# Which cowl for downdraft?



## cappamj (10 Aug 2009)

Hi I would appreciate advice as I'm getting different answers from suppliers..
I have a cottage which I rent out and a downdraft is causing problems for the tenant..
I have been advised that a H cowl is best but was told by another saleman it will block up with soot ...that the lobster is best only to be told by another saleman that one has lots of problems ..that the Winchester is best ..etc..
The cottage is on top of a hill with a few trees nearby and the down draft only happens when wind is a certain direction..

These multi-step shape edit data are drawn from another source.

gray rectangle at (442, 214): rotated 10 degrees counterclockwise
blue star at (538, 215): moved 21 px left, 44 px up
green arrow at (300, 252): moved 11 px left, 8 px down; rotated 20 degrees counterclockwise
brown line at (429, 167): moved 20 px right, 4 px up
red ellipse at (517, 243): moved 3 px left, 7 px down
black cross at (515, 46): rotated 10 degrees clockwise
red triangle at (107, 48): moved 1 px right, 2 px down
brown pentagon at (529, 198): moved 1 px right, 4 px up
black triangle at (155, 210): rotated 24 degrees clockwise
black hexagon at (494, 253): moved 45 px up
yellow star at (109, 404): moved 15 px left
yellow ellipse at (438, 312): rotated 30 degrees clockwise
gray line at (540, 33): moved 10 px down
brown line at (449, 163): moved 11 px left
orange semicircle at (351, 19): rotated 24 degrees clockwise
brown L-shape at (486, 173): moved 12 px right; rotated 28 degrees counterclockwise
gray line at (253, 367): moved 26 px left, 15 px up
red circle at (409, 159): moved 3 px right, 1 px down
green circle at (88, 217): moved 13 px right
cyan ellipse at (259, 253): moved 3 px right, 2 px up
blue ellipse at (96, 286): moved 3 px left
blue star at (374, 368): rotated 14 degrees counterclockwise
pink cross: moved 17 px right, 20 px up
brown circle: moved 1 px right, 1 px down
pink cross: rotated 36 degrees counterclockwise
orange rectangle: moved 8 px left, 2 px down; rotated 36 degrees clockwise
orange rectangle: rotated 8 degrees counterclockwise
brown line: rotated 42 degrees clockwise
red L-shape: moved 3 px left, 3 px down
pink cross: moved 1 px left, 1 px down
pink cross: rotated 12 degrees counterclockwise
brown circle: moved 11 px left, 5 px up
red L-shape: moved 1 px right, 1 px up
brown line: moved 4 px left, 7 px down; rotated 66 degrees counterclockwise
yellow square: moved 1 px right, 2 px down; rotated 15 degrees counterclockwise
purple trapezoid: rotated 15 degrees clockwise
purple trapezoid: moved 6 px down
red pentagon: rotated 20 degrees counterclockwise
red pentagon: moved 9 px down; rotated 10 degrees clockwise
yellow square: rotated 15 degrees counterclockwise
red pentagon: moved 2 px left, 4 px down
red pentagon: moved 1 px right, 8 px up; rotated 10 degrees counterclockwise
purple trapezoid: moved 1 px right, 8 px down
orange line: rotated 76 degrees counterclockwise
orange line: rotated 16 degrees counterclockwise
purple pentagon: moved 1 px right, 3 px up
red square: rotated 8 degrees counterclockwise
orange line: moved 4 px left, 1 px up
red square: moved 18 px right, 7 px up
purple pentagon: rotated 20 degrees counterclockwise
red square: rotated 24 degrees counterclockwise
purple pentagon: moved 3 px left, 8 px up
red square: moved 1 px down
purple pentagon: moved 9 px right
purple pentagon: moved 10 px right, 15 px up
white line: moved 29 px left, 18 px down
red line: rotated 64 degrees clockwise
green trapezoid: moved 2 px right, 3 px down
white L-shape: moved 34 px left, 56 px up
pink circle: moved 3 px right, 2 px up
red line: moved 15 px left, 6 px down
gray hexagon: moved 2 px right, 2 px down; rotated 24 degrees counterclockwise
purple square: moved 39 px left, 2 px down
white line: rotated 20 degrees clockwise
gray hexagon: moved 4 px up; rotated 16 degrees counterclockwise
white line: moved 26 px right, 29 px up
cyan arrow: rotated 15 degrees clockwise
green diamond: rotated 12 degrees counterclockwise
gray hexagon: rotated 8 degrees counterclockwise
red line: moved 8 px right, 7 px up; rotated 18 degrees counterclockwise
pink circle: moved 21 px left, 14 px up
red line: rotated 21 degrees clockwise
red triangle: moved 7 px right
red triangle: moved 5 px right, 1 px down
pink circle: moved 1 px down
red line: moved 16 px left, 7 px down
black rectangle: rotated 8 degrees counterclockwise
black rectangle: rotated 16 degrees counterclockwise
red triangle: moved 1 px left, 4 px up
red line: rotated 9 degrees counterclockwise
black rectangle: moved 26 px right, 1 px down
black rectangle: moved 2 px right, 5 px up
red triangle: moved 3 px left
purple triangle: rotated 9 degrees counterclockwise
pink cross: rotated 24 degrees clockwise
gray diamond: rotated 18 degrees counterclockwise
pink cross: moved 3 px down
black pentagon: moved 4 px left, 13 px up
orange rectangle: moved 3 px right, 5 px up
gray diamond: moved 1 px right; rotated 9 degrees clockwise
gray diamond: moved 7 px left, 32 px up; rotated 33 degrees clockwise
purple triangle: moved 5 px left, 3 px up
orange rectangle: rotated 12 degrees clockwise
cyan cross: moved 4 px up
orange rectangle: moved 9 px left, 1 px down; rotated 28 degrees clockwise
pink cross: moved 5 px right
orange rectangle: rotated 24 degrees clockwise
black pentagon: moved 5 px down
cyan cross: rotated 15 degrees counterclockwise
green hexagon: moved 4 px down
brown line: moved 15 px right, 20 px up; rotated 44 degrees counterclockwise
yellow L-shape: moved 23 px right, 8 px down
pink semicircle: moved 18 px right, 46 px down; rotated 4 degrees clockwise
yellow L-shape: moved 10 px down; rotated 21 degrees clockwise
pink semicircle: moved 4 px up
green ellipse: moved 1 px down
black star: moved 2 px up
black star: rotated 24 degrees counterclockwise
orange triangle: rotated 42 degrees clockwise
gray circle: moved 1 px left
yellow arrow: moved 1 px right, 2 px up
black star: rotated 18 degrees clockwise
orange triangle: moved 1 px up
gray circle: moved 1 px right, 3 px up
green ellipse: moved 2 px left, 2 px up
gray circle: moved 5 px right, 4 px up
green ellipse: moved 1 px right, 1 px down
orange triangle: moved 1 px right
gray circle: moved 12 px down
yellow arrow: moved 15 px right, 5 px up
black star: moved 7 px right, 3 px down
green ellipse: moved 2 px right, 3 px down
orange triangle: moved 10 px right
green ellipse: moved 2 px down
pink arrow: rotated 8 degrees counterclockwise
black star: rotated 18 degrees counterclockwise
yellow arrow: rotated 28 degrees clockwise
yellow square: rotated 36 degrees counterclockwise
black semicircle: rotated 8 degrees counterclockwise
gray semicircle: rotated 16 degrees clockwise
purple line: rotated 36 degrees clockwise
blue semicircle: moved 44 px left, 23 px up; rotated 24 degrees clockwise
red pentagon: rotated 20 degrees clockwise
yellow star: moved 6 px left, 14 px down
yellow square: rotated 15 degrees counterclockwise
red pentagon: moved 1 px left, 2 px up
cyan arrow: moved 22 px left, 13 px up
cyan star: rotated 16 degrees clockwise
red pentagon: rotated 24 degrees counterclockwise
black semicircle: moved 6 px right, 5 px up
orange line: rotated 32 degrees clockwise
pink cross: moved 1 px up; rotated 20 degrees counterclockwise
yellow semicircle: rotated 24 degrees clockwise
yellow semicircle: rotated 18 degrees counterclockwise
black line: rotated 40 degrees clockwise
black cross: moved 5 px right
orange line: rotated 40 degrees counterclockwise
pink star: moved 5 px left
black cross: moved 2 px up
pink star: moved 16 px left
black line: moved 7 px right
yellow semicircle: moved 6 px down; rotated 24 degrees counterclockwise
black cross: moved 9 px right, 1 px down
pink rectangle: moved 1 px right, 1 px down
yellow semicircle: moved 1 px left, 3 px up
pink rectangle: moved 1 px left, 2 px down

advice would be appreciated


----------



## marcole (10 Aug 2009)

H cowl should do it, also if there is any way to extend length of flue it will also help. Also check the vent in the room is open.


----------



## cappamj (10 Aug 2009)

thank you ..It's a open fireplace ... I have been trying to find suppliers of the H cowl in Ireland and all my local hardware stores tell me their suppliers don't do them...I have found a company in UK but would prefer to buy in Ireland if possible..I did find one company in Ireland who quoted me €400 ..UK price is £100 + 15 postage.


----------



## mathepac (10 Aug 2009)

Did you try this crowd? I know nothing about them but they came up first on a quick "h+cowl" search - [broken link removed]

What about the North or a salvage yard?


----------



## DGOBS (11 Aug 2009)

MI flues, have used them before, and found them very good.

But I always as the question, is it a real downdraft (due to the area you live in and climatic conditions) or is the room ventilation correct? (if it is a ventilation issue it should dissipate if you open a window, then proceed with fitting proper ventilation to the room to aid the flue


----------